Computational approach for structure generation of anisotropic particles (CASGAP) with targeted distributions of particle design and orientational order.

Abstract

The macroscopic properties of materials are governed by their microscopic structure which depends on the materials' composition (i.e., building blocks) and processing conditions. In many classes of synthetic, bioinspired, or natural soft and/or nanomaterials, one can find structural anisotropy in the microscopic structure due to anisotropic building blocks and/or anisotropic domains formed through the processing conditions. Experimental characterization and complementary physics-based or data-driven modeling of materials' structural anisotropy are critical for understanding structure-property relationships and enabling targeted design of materials with desired macroscopic properties. In this pursuit, to interpret experimentally obtained characterization results (e.g., scattering profiles) of soft materials with structural anisotropy using data-driven computational approaches, there is a need for creating real space three-dimensional structures of the designer soft materials with realistic physical features (e.g., dispersity in building block sizes) and anisotropy (i.e., aspect ratios of the building blocks, their orientational and positional order).

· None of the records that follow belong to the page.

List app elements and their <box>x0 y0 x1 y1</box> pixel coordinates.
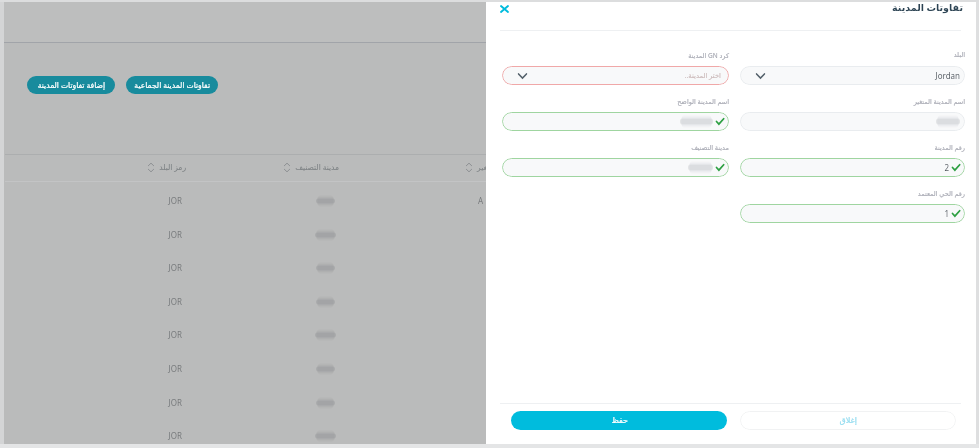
button[interactable] <box>502 158 729 177</box>
staticText: JOR <box>168 397 182 408</box>
staticText: كرد GN المدينة <box>502 51 729 66</box>
button[interactable]: 1 <box>740 204 965 223</box>
staticText: حفظ <box>611 416 628 425</box>
button[interactable]: Jordan <box>740 66 965 85</box>
staticText: تفاوتات المدينة الجماعية <box>134 80 210 90</box>
button[interactable]: 2 <box>740 158 965 177</box>
staticText: 2 <box>944 162 949 173</box>
staticText: اختر المدينة.. <box>684 71 721 80</box>
staticText: رمز البلد <box>159 162 186 172</box>
button[interactable] <box>502 112 729 131</box>
button[interactable]: رمز البلد <box>97 158 237 176</box>
staticText: JOR <box>168 363 182 374</box>
staticText: JOR <box>168 262 182 273</box>
staticText: JOR <box>168 195 182 206</box>
staticText: رقم المدينة <box>740 143 965 158</box>
staticText: تفاوتات المدينة <box>786 1 963 14</box>
staticText: Jordan <box>935 70 960 81</box>
staticText: A <box>477 195 483 206</box>
staticText: اسم المدينة المتغير <box>740 97 965 112</box>
button[interactable] <box>740 112 965 131</box>
button[interactable]: إغلاق <box>740 411 956 430</box>
staticText: JOR <box>168 329 182 340</box>
staticText: البلد <box>740 51 965 66</box>
staticText: مدينة التصنيف <box>502 143 729 158</box>
button[interactable]: إضافة تفاوتات المدينة <box>27 76 115 94</box>
staticText: 1 <box>944 208 949 219</box>
staticText: مدينة التصنيف <box>295 162 339 172</box>
button[interactable]: مدينة التصنيف <box>241 158 381 176</box>
staticText: المتغير <box>477 163 498 172</box>
button[interactable]: المتغير <box>412 158 552 176</box>
staticText: اسم المدينة الواضح <box>502 97 729 112</box>
staticText: JOR <box>168 430 182 441</box>
button[interactable]: اختر المدينة.. <box>502 66 729 85</box>
staticText: إغلاق <box>839 416 857 425</box>
staticText: إضافة تفاوتات المدينة <box>37 80 105 90</box>
staticText: رقم الحي المعتمد <box>740 189 965 204</box>
button[interactable]: تفاوتات المدينة الجماعية <box>126 76 218 94</box>
button[interactable]: Close <box>497 1 512 16</box>
staticText: JOR <box>168 296 182 307</box>
button[interactable]: حفظ <box>511 411 727 430</box>
staticText: JOR <box>168 229 182 240</box>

These real space structures can then be used to compute and complement experimentally obtained characterization results or be used as initial configurations for physics-based simulations/calculations that can then provide training data for machine learning models. To address this need, we present a new computational approach called CASGAP - Computational Approach for Structure Generation of Anisotropic Particles - for generating any desired three dimensional real-space structure of anisotropic building blocks (modeled as particles) adhering to target distributions of particle shape, size, and positional and orientational order.